Problem statement — Going from the line that contains "Nghệ IP POE Trang Bị Báo Động Chống Trộm" to the last line of the material below, repeat every line exactly.

Input data —
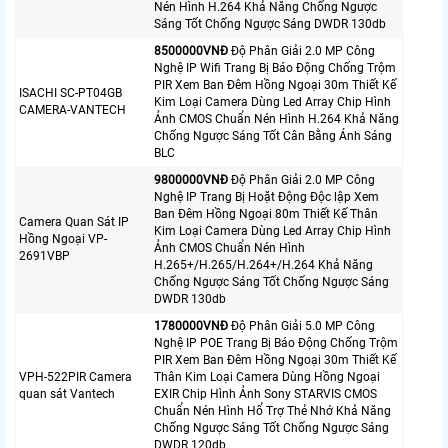
Nén Hình H.264 Khả Năng Chống Ngược
Sáng Tốt Chống Ngược Sáng DWDR 130db
8500000VNÐ
Độ Phân Giải 2.0 MP Công
Nghệ IP Wifi Trang Bị Báo Động Chống Trộm
PIR Xem Ban Đêm Hồng Ngoại 30m Thiết Kế
ISACHI SC-PT04GB
Kim Loại Camera Dùng Led Array Chip Hình
CAMERA-VANTECH
Ảnh CMOS Chuẩn Nén Hình H.264 Khả Năng
Chống Ngược Sáng Tốt Cân Bằng Ánh Sáng
BLC
9800000VNÐ
Độ Phân Giải 2.0 MP Công
Nghệ IP Trang Bị Hoặt Động Độc lập Xem
Ban Đêm Hồng Ngoại 80m Thiết Kế Thân
Camera Quan Sát IP
Kim Loại Camera Dùng Led Array Chip Hình
Hồng Ngoại VP-
Ảnh CMOS Chuẩn Nén Hình
2691VBP
H.265+/H.265/H.264+/H.264 Khả Năng
Chống Ngược Sáng Tốt Chống Ngược Sáng
DWDR 130db
1780000VNÐ
Độ Phân Giải 5.0 MP Công
Nghệ IP POE Trang Bị Báo Động Chống Trộm
PIR Xem Ban Đêm Hồng Ngoại 30m Thiết Kế
VPH-522PIR Camera
Thân Kim Loại Camera Dùng Hồng Ngoại
quan sát Vantech
EXIR Chip Hình Ảnh Sony STARVIS CMOS
Chuẩn Nén Hình Hổ Trợ Thẻ Nhớ Khả Năng
Chống Ngược Sáng Tốt Chống Ngược Sáng
DWDR 120db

Solution —
Nghệ IP POE Trang Bị Báo Động Chống Trộm
PIR Xem Ban Đêm Hồng Ngoại 30m Thiết Kế
VPH-522PIR Camera
Thân Kim Loại Camera Dùng Hồng Ngoại
quan sát Vantech
EXIR Chip Hình Ảnh Sony STARVIS CMOS
Chuẩn Nén Hình Hổ Trợ Thẻ Nhớ Khả Năng
Chống Ngược Sáng Tốt Chống Ngược Sáng
DWDR 120db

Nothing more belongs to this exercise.